Recorded data:
- Opening Delimiter -

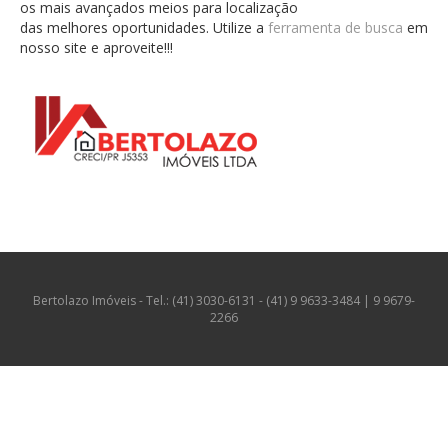
os mais avançados meios para localização
das melhores oportunidades. Utilize a
ferramenta de busca
em
nosso site e aproveite!!!
Bertolazo Imóveis - Tel.: (41) 3030-6131 - (41) 9 9633-3484 | 9 9679-
2266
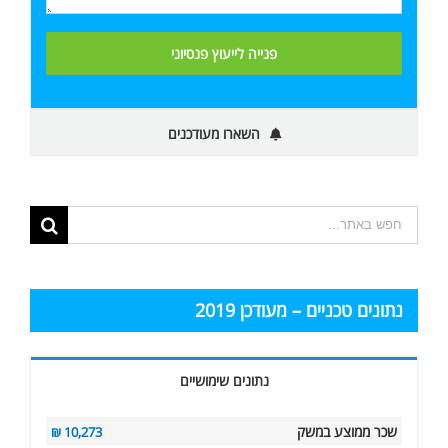
השארו מעודכנים
תוצאות
החיפוש
עבור:
נתונים טכניים – מעודכן 2019
נתונים שימושיים
שכר ממוצע במשק
10,273 ₪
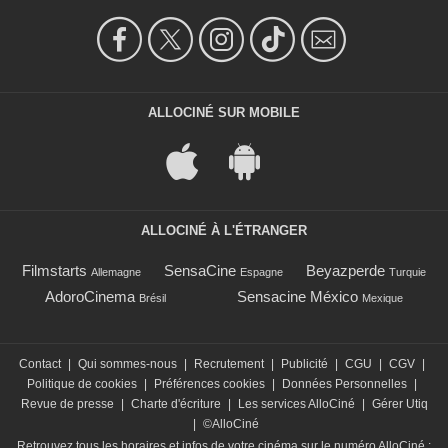
ALLOCINÉ SUR MOBILE
ALLOCINÉ À L'ÉTRANGER
Filmstarts
SensaCine
Beyazperde
Allemagne
Espagne
Turquie
AdoroCinema
Sensacine México
Brésil
Mexique
Contact
|
Qui sommes-nous
|
Recrutement
|
Publicité
|
CGU
|
CGV
|
Politique de cookies
|
Préférences cookies
|
Données Personnelles
|
Revue de presse
|
Charte d'écriture
|
Les services AlloCiné
|
Gérer Utiq
|
©AlloCiné
Retrouvez tous les horaires et infos de votre cinéma sur le numéro AlloCiné :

- Closing Delimiter -

Task statement: Every line above holding the string "נתונים" should be listed.

Result for this exercise:
נתונים טכניים – מעודכן 2019
נתונים שימושיים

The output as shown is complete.